(Dataset records):
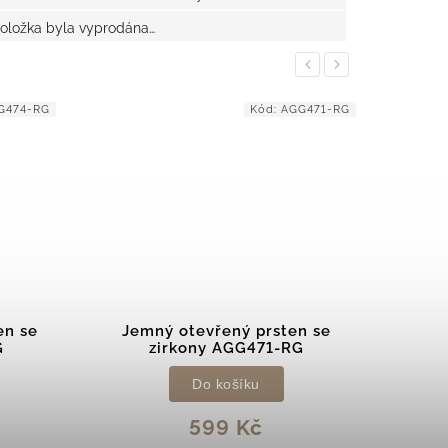
oložka byla vyprodána…
Previous
Next
G474-RG
Kód:
AGG471-RG
en se
Jemný otevřený prsten se
Třpy
G
zirkony AGG471-RG
Do košíku
599 Kč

(Task to complete): Reproduce all of the records above exactly, but exclude the pictures.

(Result of this task):
oložka byla vyprodána…
Previous
Next
G474-RG
Kód:
AGG471-RG
en se
Jemný otevřený prsten se
Třpy
G
zirkony AGG471-RG
Do košíku
599 Kč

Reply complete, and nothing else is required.